I don't disagree, but to add some additional complexity: cog-sci-y "learning science" literature mostly just captures one (very significant!) part of what goes on in a college course...learning things in the sense of being able to then recall facts (WWI started from an assassination!), perform new tasks (implement a linked list!), develop specific useful habits (cite your sources!), and so forth.

I know the headline says the word "retention" and the content deals with this above stuff to some degree, but there's also different goals stated like inspiring students to want to learn, getting students to reflect on their inherited values, and becoming sensitive to experiencing themes in literature. For purposes like these, there's simply no point to covering a lot of material, and it may often be counterproductive.

I think one key point is stated in the article: no one thinks "slow teaching" should be the only method. But (anecdotally lol) I personally am glad I had a few seminars with a glacial pace, as those were the ones where I really learned how to write, plus how to think when facts aren't available or directly relevant.
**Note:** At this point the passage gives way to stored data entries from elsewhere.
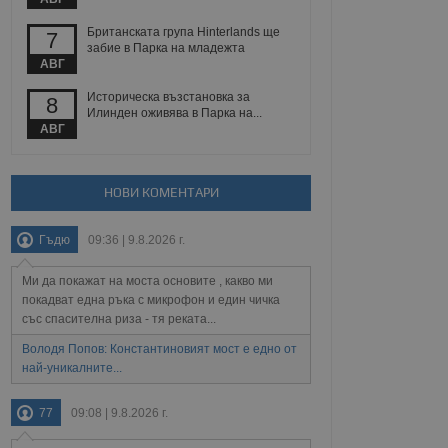
Британската група Hinterlands ще
7
забие в Парка на младежта
Описание
АВГ
ребителски
елското поведение и
Историческа възстановка за
8
раници на сайта. Тя
яване на сайта. Тя
не на прегледи на
Илинден оживява в Парка на...
формация, която е
взаимодействат с
АВГ
нкционалност в целия
прекарано на
редпочитанията на
 сайтове; тя може
остта на социалните
тора на сайта.
използва новата или
НОВИ КОМЕНТАРИ
елски взаимодействия
нето и потребителския
Гъдю
09:36 | 9.8.2026 г.
рез събиране на данни
 помага за
Ми да покажат на моста основите , какво ми
отребителите се
покадват една ръка с микрофон и един чичка
тапите на тестване.
със спасителна риза - тя реката...
тистически данни,
Володя Попов: Константиновият мост е едно от
 броя на посещенията,
 са били заредени.
най-уникалните...
елския опит.
я за потребителското
77
09:08 | 9.8.2026 г.
, за да се
екламните съобщения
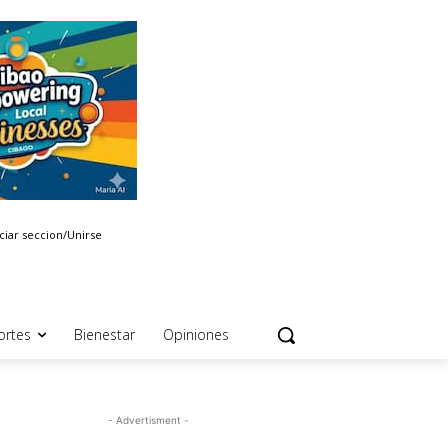
iciar seccion/Unirse
ortes
Bienestar
Opiniones
- Advertisment -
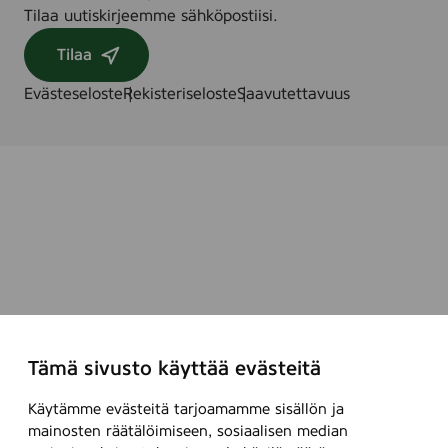
Tilaa uutiskirjeemme sähköpostiisi.
h
l
Tilaa
e
r
Evästeseloste
Rekisteriseloste
Saavutettavuus
)
Tämä sivusto käyttää evästeitä
Käytämme evästeitä tarjoamamme sisällön ja
mainosten räätälöimiseen, sosiaalisen median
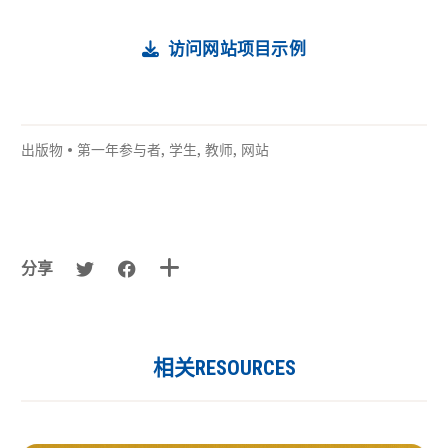
访问网站项目示例
出版物
•
第一年参与者
,
学生
,
教师
,
网站
分享
相关RESOURCES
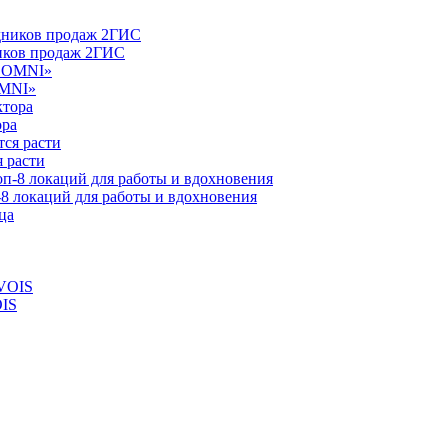
ников продаж 2ГИС
OMNI»
ора
 расти
-8 локаций для работы и вдохновения
OIS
Personally I think stepping back and asking what a course is trying to do is the first step. If it's to expose students to as much evo bio as possible, a slow teaching "philosophy" wouldn't be appropriate. If it's to get a group of people who might be hostile to the idea of evolution to consider the possibility ("reflecting on values"), I don't know what other approach could work.
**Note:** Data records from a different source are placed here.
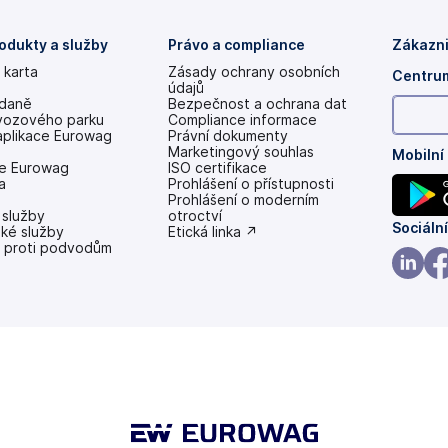
odukty a služby
Právo a compliance
Zákazni
 karta
Zásady ochrany osobních
Centrum
údajů
 daně
Bezpečnost a ochrana dat
vozového parku
Compliance informace
aplikace Eurowag
Právní dokumenty
Marketingový souhlas
Mobilní
e Eurowag
ISO certifikace
a
Prohlášení o přístupnosti
(se
Prohlášení o moderním
 služby
v
otroctví
(se
Sociální
ské služby
nových
(se
Etická linka ↗
 proti podvodům
záložkách)
v
v
nových
nových
záložkách)
(se
(se
záložk
v
v
nových
no
záložk
zá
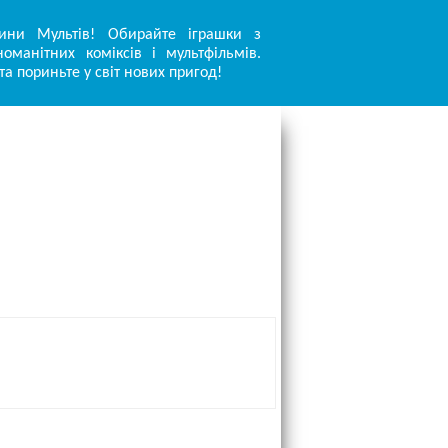
ини Мультів! Обирайте іграшки з
оманітних коміксів і мультфільмів.
та пориньте у світ нових пригод!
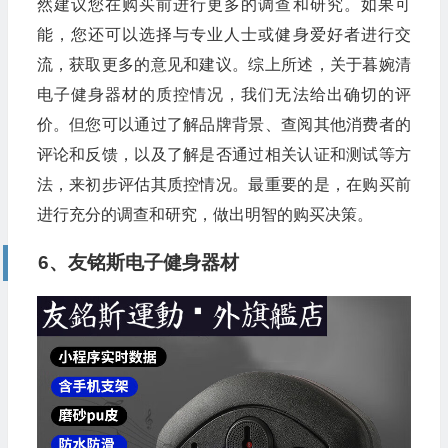
然建议您在购买前进行更多的调查和研究。如果可
能，您还可以选择与专业人士或健身爱好者进行交
流，获取更多的意见和建议。综上所述，关于暮婉清
电子健身器材的质控情况，我们无法给出确切的评
价。但您可以通过了解品牌背景、查阅其他消费者的
评论和反馈，以及了解是否通过相关认证和测试等方
法，来初步评估其质控情况。最重要的是，在购买前
进行充分的调查和研究，做出明智的购买决策。
6、友铭斯电子健身器材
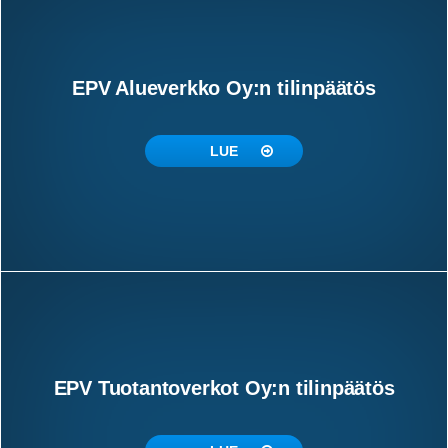
EPV Alueverkko Oy:n tilinpäätös
LUE
EPV Tuotantoverkot Oy:n tilinpäätös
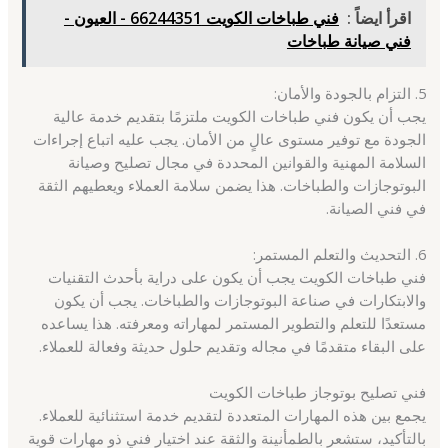
اقرأ ايضاً :
فني طباخات الكويت 66244351 - العيون -
فني صيانة طباخات
5. التزام بالجودة والأمان:
يجب أن يكون فني طباخات الكويت ملتزمًا بتقديم خدمة عالية
الجودة مع توفير مستوى عالٍ من الأمان. يجب عليه اتباع إجراءات
السلامة المهنية والقوانين المحددة في مجال تصليح وصيانة
البوتوجازات والطباخات. هذا يضمن سلامة العملاء ويعطيهم الثقة
في فني الصيانة.
6. التحديث والتعلم المستمر:
فني طباخات الكويت يجب أن يكون على دراية بأحدث التقنيات
والابتكارات في صناعة البوتوجازات والطباخات. يجب أن يكون
مستعدًا للتعلم والتطوير المستمر لمهاراته ومعرفته. هذا يساعده
على البقاء متقدمًا في مجاله وتقديم حلول حديثة وفعالة للعملاء.
فني تصليح بوتوجاز طباخات الكويت
يجمع بين هذه المهارات المتعددة لتقديم خدمة استثنائية للعملاء.
بالتأكيد، ستشعر بالطمأنينة والثقة عند اختيار فني ذو مهارات قوية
It seems like you might enjoy the article Stupid Tutoring Systems, Intelligent Humans! It talks about some less commonly thought of factors (e.g.emotional) that are important for teaching processes.

http://www.columbia.edu/~rsb2162/STS-Baker-IJAIED-v15.pdf


Thank you for the link! I was actually wanting to read a survey on this topic. I'm obviously sympathetic with the general approach of focusing on augmenting rather than replacing humans in teaching.

I confess I'm more skeptical of "data, data, and more data" than the author (from whence it comes? an A/B test of the video widget we wrote last week? the "anecdotes" of a skilled teacher with decades of experience can surely be more informative sometimes!), but I'm certainly eager to incorporate what good data is available!


I hate being a downer, but was anyone else struck by how...uninteresting so many of these answers were? I love reading this series, but it seems this year's question was just too hard. Seriously, I have no clue what I'd answer either...though it is fun to think about how to put a wider eyed spin on what's there! Like:

how can changing the tax rate affect motivation (how about "are there levers for manipulating motivation which go too far?"),

or what kinds of minds can solve the mind-body problem (us lol, instead what about "what is the history of understanding what we are in relation to the world and which new concepts might we use instead through which a sense of intractable puzzlement doesn't arise?"),

or can we design a machine that can correctly answer every question (how about "if we could design a machine to answer every question, what are its values such that it knows when to stop in any particular case?"),

or is there a fundamental difference between the physical and the biological world (how about "how should we understand the causal role of normative characterization in a kind of explanation which has been particularly well suited to biology?").

EDIT: of course some were very thoughtful! Like Aaronson asking "Can we program a computer to find a 10,000-bit string that encodes more actionable wisdom than any human has ever expressed?" or Bostrom "Which questions should we not ask and not try to answer?" or Dennett "How can an aggregation of trillions of selfish, myopic cells discover the unwitting teamwork that turns that dynamic clump into a person who can love, notice, wonder, and keep a promise?" or Pagel "Is a single world language and culture inevitable?".


I skipped to page 12 and got "Would you like to live 1,000 years?", so I see what you mean. A tenfold lifespan increase is quite comprehensible and seems like a flat yes.